Rod Liddle Rod Liddle

In the unlikely event that anyone wants my organs, it should be up to me

Rod Liddle says that the notion of ‘compulsory donations’ is oxymoronic and the pinnacle of the medical profession’s zeal to get its hands on our corpses

issue 19 January 2008

Rod Liddle says that the notion of ‘compulsory donations’ is oxymoronic and the pinnacle of the medical profession’s zeal to get its hands on our corpses

The question is, I suppose, hypothetical in my case. Or beyond even hypothetical. They are not going to want the liver of someone who opens a bottle of Rioja just as Naughtie announces it’s time for Thought for the Day. I find it impossible to listen to that vapid, platitudinous drivel without some form of sustenance close to hand. When it’s that endlessly emollient Sikh bloke, or Anne Atkins, I make it a large Jack Daniels.
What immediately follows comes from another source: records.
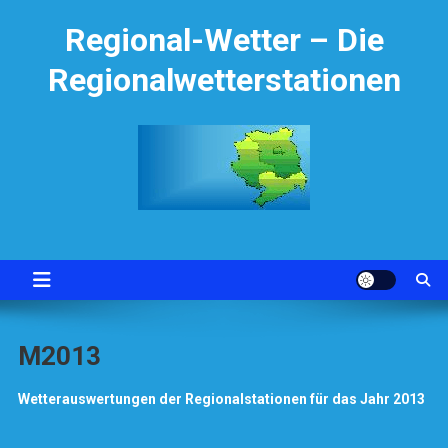
Skip
Regional-Wetter – Die
to
content
Regionalwetterstationen
M2013
Wetterauswertungen der Regionalstationen für das Jahr 2013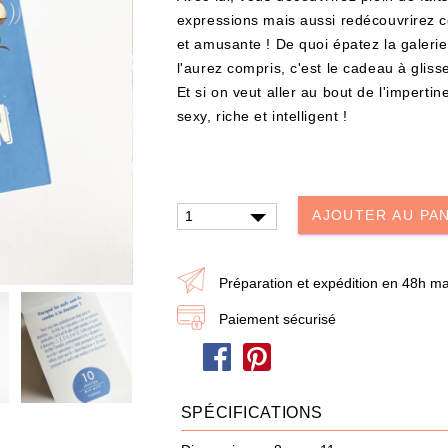
expressions mais aussi redécouvrirez c
et amusante ! De quoi épatez la galerie
l'aurez compris, c'est le cadeau à glis
Et si on veut aller au bout de l'imperti
sexy, riche et intelligent
!
UTER À MA BOX
AJOUTER À MA BOX
AJOUTER AU PA
er – Les Mystères de
Mon kit Secret Santa : le bonne e
Livre & Puzzle 500
100 jeux pour un Noël surprise q
décoiffe !
Préparation et expédition en 48h ma
0 €
9.90 €
12.90 €
Paiement sécurisé
stock !
Plus que 7 en stock !
SPÉCIFICATIONS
Nor, I suppose, would they want my lungs, the interior of which, through a copious and ever improving intake of cigarettes, now resemble the contents of a Tate & Lyle tin of black molasses; there’s about two square inches left right at the top, for oxygen. My kidneys, I think, are OK — it’s literally weeks since I passed any blood. My heart, meanwhile, is sitting there, doing its stuff, biding its time for a while. It will attack when my back is turned, when I least expect it. The medical vultures are also after corneas, I understand; but again, mine will be of little use. I view the world through windows encrusted with grime, both literally and metaphorically. These days when I watch football on TV I have to guess where the ball is, unless I sit with my nose touching the screen. The guessing is quite good fun, actually, especially when England are playing. But I don’t suppose they’d want my corneas either.

This has been, in many ways, a bad government. But it has never been worse than when its own controlling, authoritarian impulses are buttressed by the views of our fundamentalist medical clergy.